Мы немножко посмеялись, но тут же замолчали. В общем-то было не до смеха. Ведь ни беда с женой Садовского, ни моя ссора с Чибисом никуда не ушли…

Появились папа и Лерка. Она — совершенно невозмутимая. Сообщила мне, что «тетя Ева — довольно приятная особа, только крашенные губы у нее чересчур липкие; поэтому хорошо, что завтра она улетает». Потом ухватила поперек туловища вякающую куклу с себя ростом и уволокла на двор — хвастаться перед Борькой и близняшками.

Я сразу спросил:

— Папа, а там в клинике… правда, никакой надежды?

Он сел рядом со мной на тахту.

— Я знаю только то, что сказал Глеб. А он — то, сказали врачи… Клим…

— Что?

— Ты, может быть, думаешь: зачем отдали деньги? Мол, все равно зря…

— Папа, ты что? — спросил я и отодвинулся. — Малость переработал, да?

— Ну, я так просто спросил…

— Мы бы не отдали, а она… И мы потом всю жизнь считали бы, что из-за нас… Папа, а Глеб Яковлевич и Ясик уже улетели?
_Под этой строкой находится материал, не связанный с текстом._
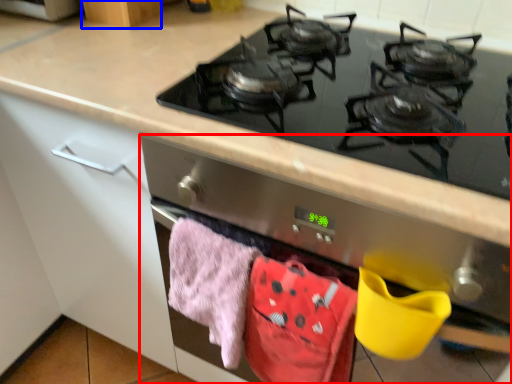 Question: Among these objects, which one is nearest to the camera, oven (highlighted by a red box) or cabinetry (highlighted by a blue box)?

Choices:
 (A) oven
 (B) cabinetry

Answer: (A) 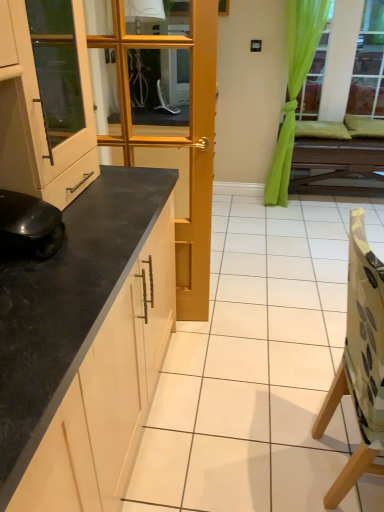 Question: From a real-world perspective, is black granite countertop at left positioned over wooden table at center based on gravity?

Choices:
 (A) no
 (B) yes

Answer: (B)

Question: Is wooden table at center a part of black granite countertop at left?

Choices:
 (A) no
 (B) yes

Answer: (A)

Question: From the image's perspective, would you say black granite countertop at left is shown under wooden table at center?

Choices:
 (A) yes
 (B) no

Answer: (A)

Question: Could you tell me if black granite countertop at left is facing wooden table at center?

Choices:
 (A) no
 (B) yes

Answer: (A)

Question: Is black granite countertop at left far away from wooden table at center?

Choices:
 (A) no
 (B) yes

Answer: (B)

Question: Is black granite countertop at left thinner than wooden table at center?

Choices:
 (A) yes
 (B) no

Answer: (B)

Question: Is wooden table at center positioned beyond the bounds of green fabric curtain at upper right?

Choices:
 (A) no
 (B) yes

Answer: (B)

Question: Does wooden table at center have a lesser width compared to green fabric curtain at upper right?

Choices:
 (A) no
 (B) yes

Answer: (A)

Question: From the image's perspective, is wooden table at center above green fabric curtain at upper right?

Choices:
 (A) no
 (B) yes

Answer: (A)

Question: Considering the relative sizes of wooden table at center and green fabric curtain at upper right in the image provided, is wooden table at center smaller than green fabric curtain at upper right?

Choices:
 (A) no
 (B) yes

Answer: (A)

Question: Is wooden table at center further to the viewer compared to green fabric curtain at upper right?

Choices:
 (A) yes
 (B) no

Answer: (A)

Question: Is green fabric curtain at upper right at the back of wooden table at center?

Choices:
 (A) yes
 (B) no

Answer: (B)

Question: Is camouflage fabric chair at right wider than black granite countertop at left?

Choices:
 (A) no
 (B) yes

Answer: (A)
— Сегодня утром… И знаешь, что Глеб сказал на прощанье?

— Что?

— «Аркадий, ты ведь понимаешь, что я никогда в жизни с тобой не расплачусь?..»

— А ты?

— А я его… как в студенческие годы… послал в одно место…

— Он не обиделся?

— Посмеялся… невесело так… А у нас вот сейчас тоже проблема. Я посчитал: не наскребается пока на билеты в Севастополь и обратно…
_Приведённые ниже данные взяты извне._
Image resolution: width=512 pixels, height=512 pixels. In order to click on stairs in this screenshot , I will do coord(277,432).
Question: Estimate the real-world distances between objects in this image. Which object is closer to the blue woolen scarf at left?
— Па-а, мне что-то пока и не хочется…

Так навалилось одно, другое, третье. Ссора с Чибисом отошла на задний план. Больше думалось о матери Ясика. И о нем самом — какое горе подстерегает его в недалекие дни.

А что мне Ясик? Я видел его раз в жизни, всего-то несколько минут. Только и дела, что именно от него услышал впервые мотив Агейкиного вальса… А почему Агейкиного? Агейка эту музыку, наверно, никогда и не слыхал…

Музыка заиграла у меня в кармане — телефон.

Чибис?!

Это был не Чибис (я даже плюнул тихонько). Это был Саньчик.

— Клим! Я хочу спросить…

— Ну?.. То есть, что случилось, Санёк? — (Перестань хамить всем подряд, дубина!).

— Клим, можно мы первого числа не поедем в Колёса?